European Commission Draft Withdrawal Agreement: EU draft Brexit treaty has Northern Ireland remaining in the customs union
The European Commission has published its draft Brexit agreement, in which it lays out the possibility of Northern Ireland remaining in the customs union.
In the document, the EU said it aimed to “create a common regulatory area on the island of Ireland in order to safeguard North-South cooperation, the all-island economy, and protect the 1998 Agreement”.
“A common regulatory area comprising the Union and the United Kingdom in respect of Northern Ireland is hereby established,” the Commission states in the draft.
“The common regulatory area shall constitute an area without internal borders in which the free movement of goods is ensured and North-South cooperation protected.”
The EU said its proposals were based on a “scenario of maintaining full alignment with those rules of the Union’s internal market and the customs union” unless an alternative plan is decided upon.
The Commission said co-operation between Northern Ireland and the Republic “across the full range of political, economic, societal and agricultural contexts relies to a significant extent on common Union legal and policy frameworks”.
The issue of Northern Ireland is one of the most hotly debated topics relating to Brexit, with Boris Johnson yesterday raising the prospect of a hard border with the rest of Ireland. The foreign secretary also compared the border in Ireland with the boundary between Camden and Westminster in London.
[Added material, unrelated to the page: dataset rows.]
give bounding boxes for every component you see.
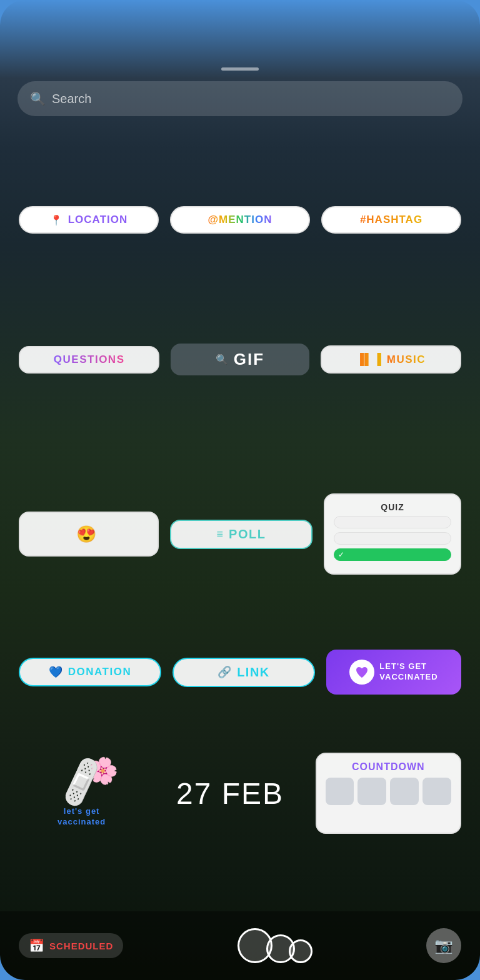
link-icon: 🔗 — [218, 665, 232, 679]
sticker-mention[interactable]: @MENTION — [170, 206, 310, 234]
countdown-boxes — [326, 778, 451, 805]
sticker-hashtag[interactable]: #HASHTAG — [321, 206, 461, 234]
stickers-area: 📍 LOCATION @MENTION #HASHTAG QUESTIONS 🔍… — [0, 137, 480, 980]
gif-label: GIF — [234, 350, 264, 369]
search-icon: 🔍 — [30, 91, 46, 106]
sticker-row-2: QUESTIONS 🔍 GIF ▐▌▐ MUSIC — [19, 344, 461, 375]
hashtag-label: #HASHTAG — [360, 214, 422, 226]
sticker-row-5: 🌸 🩹 let's getvaccinated 27 FEB COUNTDOWN — [19, 743, 461, 843]
mention-label: @MENTION — [208, 214, 272, 226]
link-label: LINK — [237, 665, 270, 680]
poll-label: POLL — [229, 527, 266, 542]
location-icon: 📍 — [50, 214, 63, 226]
vaccinated-label: LET'S GETVACCINATED — [379, 661, 438, 683]
date-text: 27 FEB — [176, 776, 284, 811]
gif-search-icon: 🔍 — [216, 354, 229, 365]
donation-label: DONATION — [68, 666, 131, 678]
vaccinated-icon-wrap — [349, 660, 374, 685]
camera-icon: 📷 — [434, 937, 453, 954]
countdown-box-3 — [390, 778, 419, 805]
vaccine-sticker-wrap: 🌸 🩹 let's getvaccinated — [38, 743, 126, 843]
sticker-questions[interactable]: QUESTIONS — [19, 346, 159, 374]
location-label: LOCATION — [68, 214, 128, 226]
questions-label: QUESTIONS — [54, 354, 125, 366]
sticker-poll[interactable]: ≡ POLL — [170, 520, 312, 549]
calendar-icon: 📅 — [29, 938, 44, 953]
phone-container: 🔍 Search 📍 LOCATION @MENTION #HASHTAG QU… — [0, 0, 480, 980]
sticker-row-1: 📍 LOCATION @MENTION #HASHTAG — [19, 206, 461, 234]
sticker-emoji-slider[interactable]: 😍 — [19, 512, 159, 557]
bubble-group — [238, 928, 312, 963]
donation-icon: 💙 — [49, 665, 63, 679]
quiz-option-2 — [334, 532, 451, 545]
sticker-quiz[interactable]: QUIZ ✓ — [324, 493, 461, 575]
bottom-bar: 📅 SCHEDULED 📷 — [0, 911, 480, 980]
quiz-option-correct: ✓ — [334, 548, 451, 561]
slider-emoji: 😍 — [76, 526, 97, 542]
music-label: MUSIC — [387, 354, 426, 366]
sticker-donation[interactable]: 💙 DONATION — [19, 658, 161, 686]
scheduled-button[interactable]: 📅 SCHEDULED — [19, 933, 123, 958]
camera-button[interactable]: 📷 — [426, 928, 461, 963]
countdown-box-1 — [326, 778, 354, 805]
search-bar[interactable]: 🔍 Search — [18, 81, 462, 116]
poll-icon: ≡ — [217, 528, 224, 541]
sticker-row-3: 😍 ≡ POLL QUIZ ✓ — [19, 493, 461, 575]
quiz-option-1 — [334, 516, 451, 528]
music-icon: ▐▌▐ — [356, 353, 382, 366]
sticker-vaccine-illustration[interactable]: 🌸 🩹 let's getvaccinated — [19, 743, 144, 843]
sticker-gif[interactable]: 🔍 GIF — [171, 344, 309, 375]
countdown-box-2 — [358, 778, 386, 805]
quiz-title: QUIZ — [334, 502, 451, 512]
countdown-box-4 — [422, 778, 451, 805]
heart-icon — [354, 665, 369, 680]
sticker-countdown[interactable]: COUNTDOWN — [316, 753, 461, 834]
sticker-music[interactable]: ▐▌▐ MUSIC — [321, 345, 461, 374]
bubble-small — [289, 939, 312, 963]
sticker-location[interactable]: 📍 LOCATION — [19, 206, 159, 234]
sticker-27-feb[interactable]: 27 FEB — [156, 770, 304, 817]
quiz-check-icon: ✓ — [338, 550, 344, 559]
search-placeholder: Search — [52, 92, 91, 106]
countdown-title: COUNTDOWN — [326, 761, 451, 773]
sticker-link[interactable]: 🔗 LINK — [172, 658, 315, 687]
vaccine-sticker-label: let's getvaccinated — [58, 806, 106, 828]
handle-bar — [221, 67, 259, 71]
sticker-row-4: 💙 DONATION 🔗 LINK LET'S GETVACCINATED — [19, 650, 461, 695]
scheduled-label: SCHEDULED — [49, 941, 113, 951]
sticker-lets-get-vaccinated[interactable]: LET'S GETVACCINATED — [326, 650, 461, 695]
MEP and leader of the Conservative delegation of the European Conservatives and Reformists (ECR) Ashley Fox told City A.M: “Clearly what has been suggested would be unacceptable. Northern Ireland will not remain part of the customs union while Great Britain doesn’t. It’s just nonsense, and rather provocative nonsense.”
The representative for South West England and Gibraltar added there would “clearly” be a border on the island of Ireland, “but there’s no reason why it can’t be an invisible border”.
“The UK has said we are going to leave the customs union and strike deals with other countries. That means there will be a border, and we need to construct it in as invisible and sensitive a way as possible,” he added.